Tag Archives: community

Don’t Throw Away That Background Check. . .

I have spent 18 years in criminal justice reform working with children being tried as adults as well as young men and women struggling to make a successful transition from prison back into the community. And what I know to be true, is that we are all better than our worst mistake…as one of my mentors Fr. Greg Boyle of Homeboy Industries continues to remind me. We have all had second, third and sometimes tenth chances throughout our lives and careers. But not everyone has. I have been working with industries and companies to change the way we see and treat people with a criminal record. Having honest conversations about what it takes to hire a potential employee to whom you offered a job…but changed your mind when you receive the results from a background check.

Chris is a perfect example. He interviewed for a job at an animation studio.
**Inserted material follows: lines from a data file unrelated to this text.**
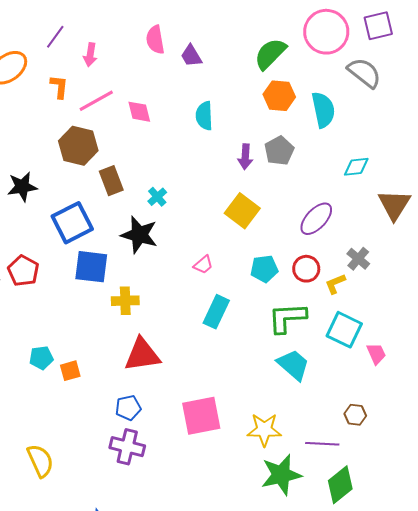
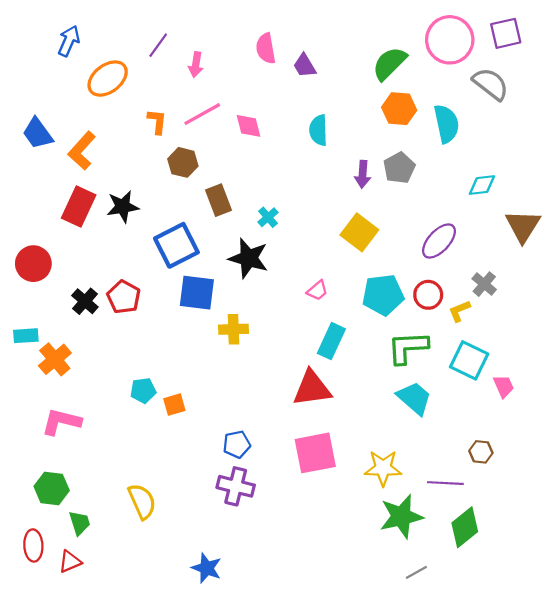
orange L-shape: (59, 87) -> (157, 122), moved
brown hexagon: (78, 146) -> (183, 162), size x0.7
cyan pentagon: (264, 269) -> (383, 295), size x1.4
red triangle: (142, 355) -> (312, 388), moved

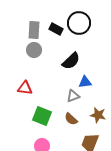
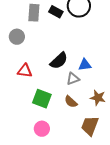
gray circle: (34, 50) -> (17, 37), moved
black semicircle: (71, 61) -> (59, 61), moved

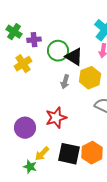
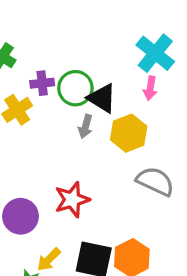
purple cross: (34, 40) -> (42, 83), moved
gray arrow: (65, 82) -> (85, 126), moved

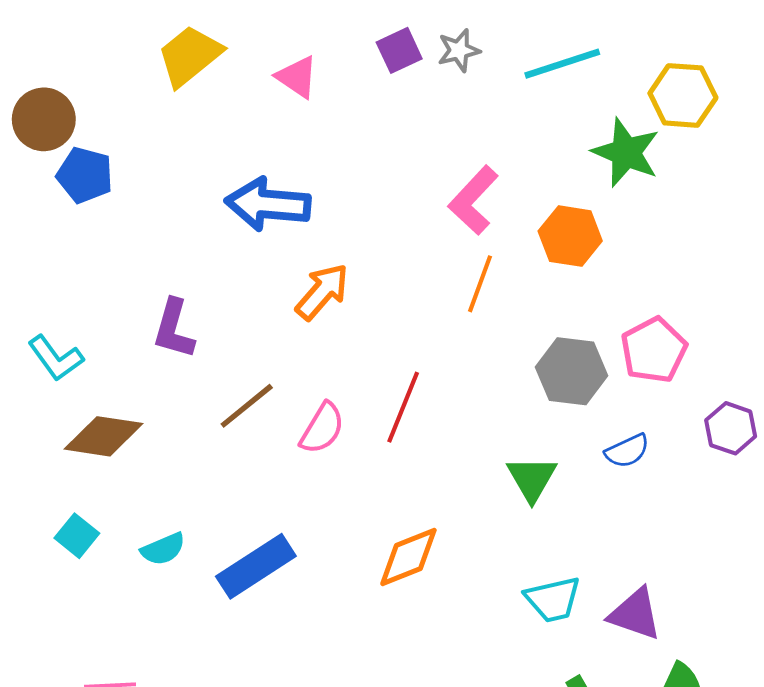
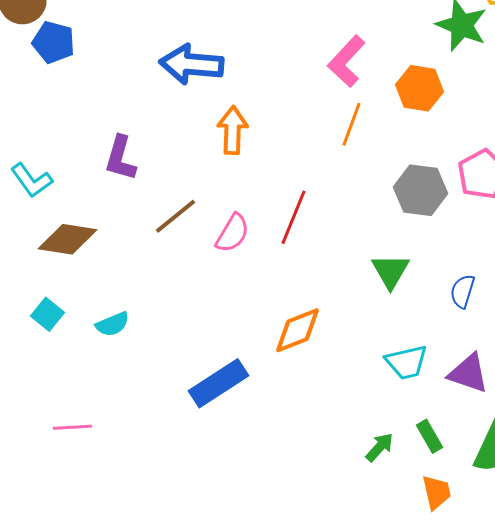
orange arrow: (322, 292) -> (232, 130), turned -39
blue semicircle: (627, 451) -> (462, 291), moved, turned 132
blue rectangle: (256, 566) -> (218, 383), moved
His resume was solid: A.A. in Sociology, B.A. in Psychology and 3 years of solid employment history. His art portfolio impressive: graphic novel and writing samples waiting for someone to see the potential of an extremely creative, brilliant man. He was offered the position…contingent upon a background check. Three weeks later he received a phone call about a list of misdemeanor charges and an 18 year old felony conviction that came back in the report. The hiring executive was sure there must be a mistake. There was. The misdemeanor charges were not his. Looking at the dates, he was in prison at the age of 16 for the felony conviction, so they couldn’t be him. Not exactly the “clarification” they were hoping for.

Chris and I met with the HR department and hiring executives and navigating an honest conversation, we addressed mutual concerns. And then, without making Chris feel like he was at another parole board hearing, we got to the heart of the issue with one question, “What have you learned about yourself in the past 18 years that you want us know?”

Without hesitation and being brutally candid, Chris shared a bit about his childhood, how he grew up talking to heroin addicts in the back alley behind his apartment. “They were the only adults that talked to me.” Sitting alone on streets curbs making up stories about families walking by, wishing his life could be more like theirs. Raised by his grandparents by the age of 8, whom although they loved him, they couldn’t get a handle on the pain he was harboring. The streets called him. The gang attracted him. Arrested at least 8 times between the ages of 12 and 16, Chris was well on his way to prison. At 16 he was charged as an adult for a violent felony and sentenced to 20 years to life.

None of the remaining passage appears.